Bibliothèque numérique en histoire des sciences et des techniques.

    La carte permet de visualiser facilement la densité de loups tués suivant les départements. L'auteur signale que pour l'Est de la France les loups proviendraient essentiellement du Luxembourg, de l'Alsace [alors annexée par l'Allemagne] et de l'Allemagne.

    Le tableau montre que 11 loups ont été tués dans le Territoire de Belfort, entre 1883 et 1902. Les statistiques détaillés officielles du ministère de l'agriculture, doivent pour l'année 1901 donner 1 individu abattu pour le Territoire de Belfort, elles restent à être retrouver.

    En conclusion, dans le Territoire de Belfort, le dernier loup officiellement tué l'a été, semble-t'il, en 1901, et, à conditions qu'il n'y ait pas eu de confusions avec des chiens errants type chien-loup, le dernier observé l'aurait été en 1908 près de Delle.

    Officiellement, le loup est revenu en France, et non pas été réintroduit comme certains tentent de nous faire accroire, en 1992 depuis l'Italie. Il a peut-être été aperçu pour la première fois en 2014 dans le Territoire de Belfort comme nous le rappelle cet article de l'Est Républicain du 23 juillet 2014.

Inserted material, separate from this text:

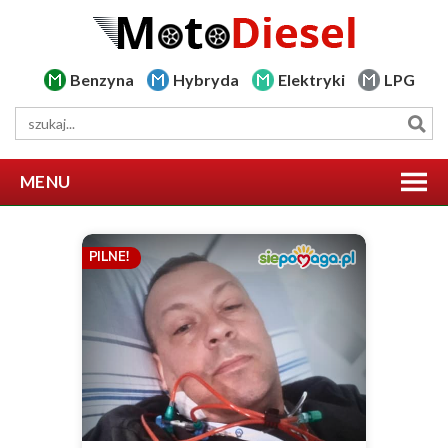
Benzyna
Hybryda
Elektryki
LPG
MENU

Loup Fontaine ER 23-07-2014
Un loup aperçu à Fontaine. Est Républicain du 23 juillet 2014.

    A noter que dans cet article, on parle du projet d'un ouvrage sur la présence historique et actuelle du loup dans le Territoire de Belfort avec André Lardier (ou plutôt Larger ?). Apparemment, ce projet n'a pas encore abouti. Espérons qu'il se ferra un jour, cela permettra d'apporter beaucoup plus d'informations que ce que j'ai pu en trouver via de simples recherches sur internet.

    Mise à jour du 20 octobre 2023.

    Je viens de retrouver une mention de la présence du loup dans le Territoire de Belfort, plus ancienne que celle du Journal des chasseurs du 1er octobre 1839, dans le Journal de Belfort et du Haut-Rhin du 3 juin 1836 :

    "Une louve, pleine selon les uns, a été tuée par le garde-forestier de Bessoncourt, et amenée à la sous-préfecture de Belfort. Ce garde dit-on, après avoir entamé jeudi, l'a trouvé samedi crevée dans les bois. elle parait être de l'âge de deux ans, une de celles que nous n'avons pas traquées l'hiver dernier. Une nichée de louveteaux a aussi été découverte dans la forêt dit de Narceau, située entre Offemont et le Valdoie. C'est le flairer d'un chien qui a surpris leur fort au milieu d'un fourré. Ce hasard, qu'en savons-nous ? empêchera peut-être que plus d'un garçon de la Forge, se rendant à l'école primaire d'Offemont, ne soit dévoré l'hiver prochain. Le hasard et les chasseurs font beaucoup en ce monde."